Answer
(a) An estimate for the distance traveled is $2.38~miles$ during this one minute time period.
(b) An estimate for the distance traveled is $2.36~miles$ during this one minute time period.
(c) We can not say that these estimates are lower estimates and upper estimates.
Work Step by Step
(a) The interval $[0,60]$ is divided into 6 subintervals.
$\Delta t = \frac{b-a}{n} = \frac{60~s-0}{6} = 10~s$
We can convert $\Delta t$ to units of hours:
$\Delta t = (10~s)\times \frac{1~h}{3600~s} = \frac{1}{360}~h$
To find an estimate for the distance, we can use the left endpoint of each subinterval:
$t_1 = 0$
$t_2 = 10$
$t_3 = 20$
$t_4 = 30$
$t_5 = 40$
$t_6 = 50$
We can find an estimate for the distance:
$\sum_{i=1}^{6} v(t_i)~\Delta t$
$= (182.9+168.0+106.6+99.8+124.5+176.1)~(\frac{1}{360})$
$= 2.38$
An estimate for the distance traveled is $2.38~miles$ during this one minute time period.
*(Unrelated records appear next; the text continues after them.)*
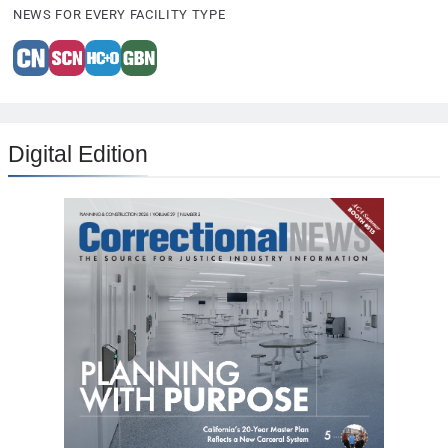
NEWS FOR EVERY FACILITY TYPE
Digital Edition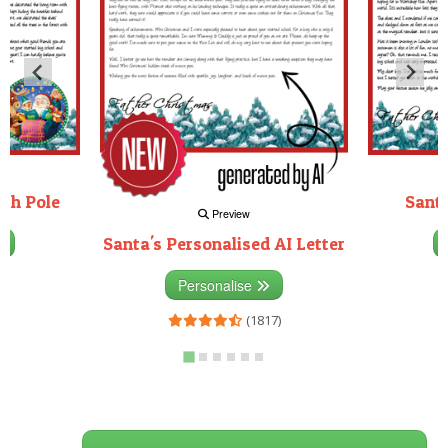
rth Pole
Santa
Preview
Santa's Personalised AI Letter
3)
Personalise
(1817)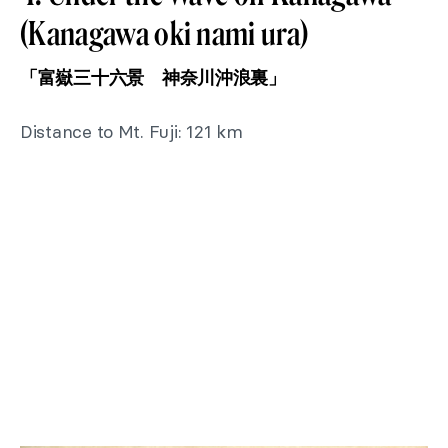
(Kanagawa oki nami ura)
「富嶽三十六景 神奈川沖浪裏」
Distance to Mt. Fuji: 121 km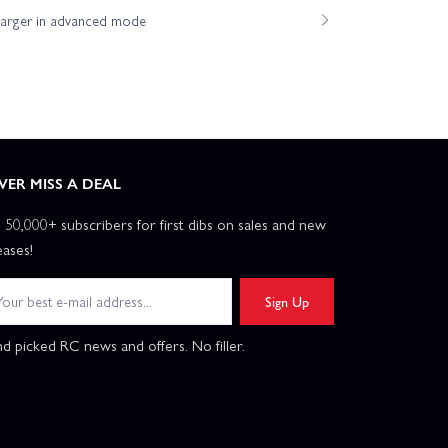
harger in advanced mode
VER MISS A DEAL
n 50,000+ subscribers for first dibs on sales and new
eases!
Sign Up
d picked RC news and offers. No filler.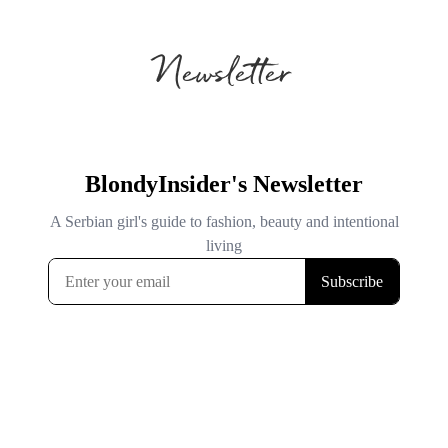
Newsletter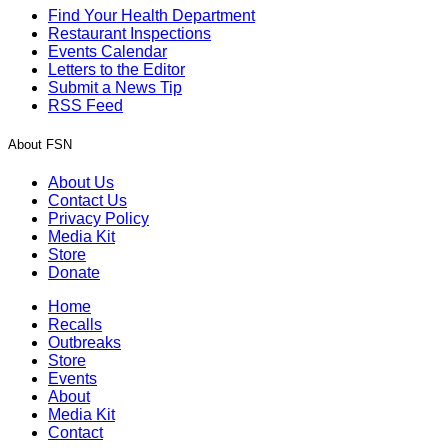
Find Your Health Department
Restaurant Inspections
Events Calendar
Letters to the Editor
Submit a News Tip
RSS Feed
About FSN
About Us
Contact Us
Privacy Policy
Media Kit
Store
Donate
Home
Recalls
Outbreaks
Store
Events
About
Media Kit
Contact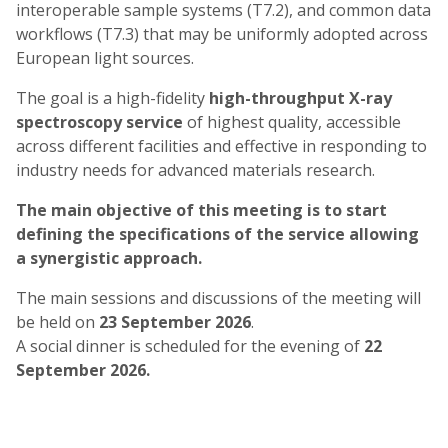
interoperable sample systems (T7.2), and common data
workflows (T7.3) that may be uniformly adopted across
European light sources.
The goal is a high-fidelity
high-throughput X-ray
spectroscopy service
of highest quality, accessible
across different facilities and effective in responding to
industry needs for advanced materials research.
The main objective of this meeting is to start
defining the specifications of the service allowing
a synergistic approach.
The main sessions and discussions of the meeting will
be held on
23 September 2026
.
A social dinner is scheduled for the evening of
22
September 2026.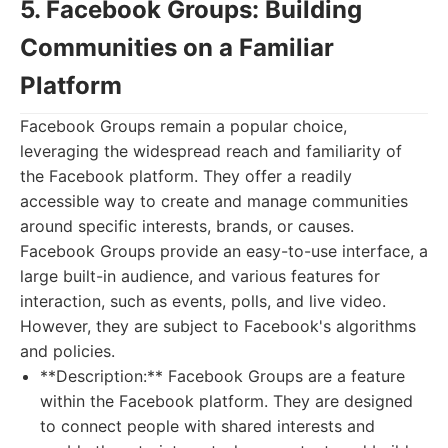
5. Facebook Groups: Building
Communities on a Familiar
Platform
Facebook Groups remain a popular choice,
leveraging the widespread reach and familiarity of
the Facebook platform. They offer a readily
accessible way to create and manage communities
around specific interests, brands, or causes.
Facebook Groups provide an easy-to-use interface, a
large built-in audience, and various features for
interaction, such as events, polls, and live video.
However, they are subject to Facebook's algorithms
and policies.
**Description:** Facebook Groups are a feature
within the Facebook platform. They are designed
to connect people with shared interests and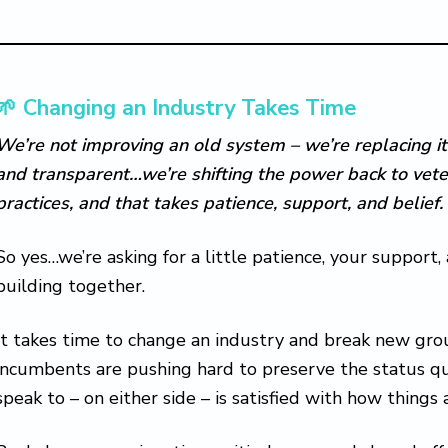
🌱 Changing an Industry Takes Time
We’re not improving an old system – we’re replacing it
and transparent…we’re shifting the power back to vete
practices, and that takes patience, support, and belief.
So yes…we’re asking for a little patience, your support,
building together.
It takes time to change an industry and break new gro
incumbents are pushing hard to preserve the status qu
speak to – on either side – is satisfied with how things 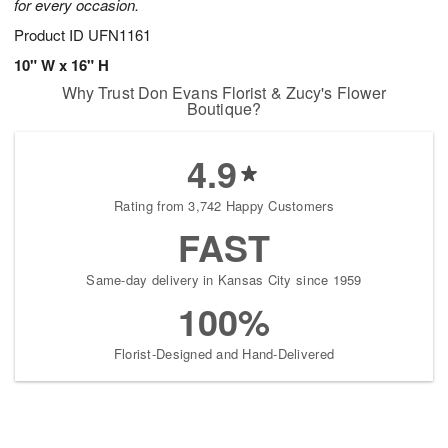
for every occasion.
Product ID
UFN1161
10" W x 16" H
Why Trust Don Evans Florist & Zucy's Flower
Boutique?
4.9
Rating from 3,742 Happy Customers
FAST
Same-day delivery in Kansas City since 1959
100%
Florist-Designed and Hand-Delivered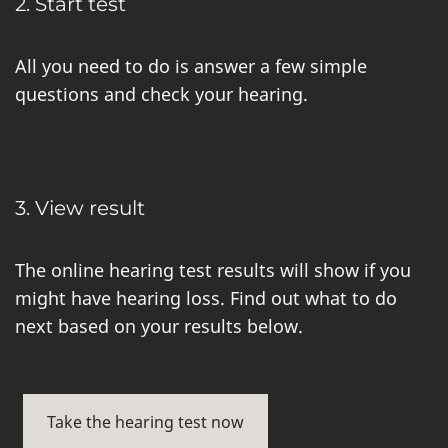
2. Start test
All you need to do is answer a few simple
questions and check your hearing.
3. View result
The online hearing test results will show if you
might have hearing loss. Find out what to do
next based on your results below.
Take the hearing test now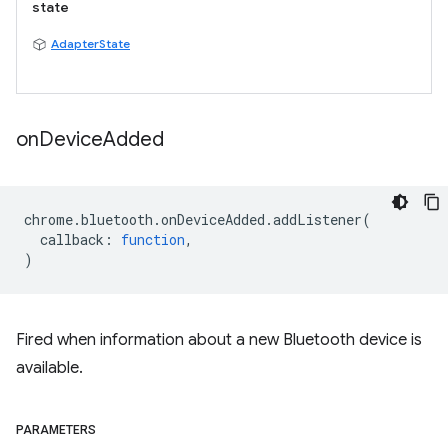
state
AdapterState
on
Device
Added
chrome
.
bluetooth
.
onDeviceAdded
.
addListener
(
callback
:
function
,
)
Fired when information about a new Bluetooth device is
available.
PARAMETERS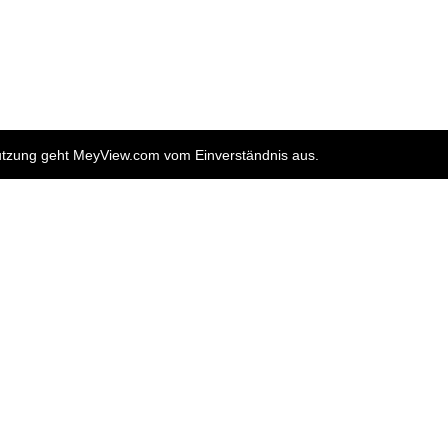
nutzung geht MeyView.com vom Einverständnis aus.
(b) To find another estimate for the distance, we can use the right endpoint of each subinterval:
$t_1 = 10$
$t_2 = 20$
$t_3 = 30$
$t_4 = 40$
$t_5 = 50$
$t_6 = 60$
We can find an estimate for the distance:
$\sum_{i=1}^{6} v(t_i)~\Delta t$
$= (168.0+106.6+99.8+124.5+176.1+175.6)~(\frac{1}{360})$
$= 2.36$
An estimate for the distance traveled is $2.36~miles$ during this one minute time period.
(c) Since the velocity function is not an increasing function or a decreasing function, we can not say that these estimates are lower estimates and upper estimates.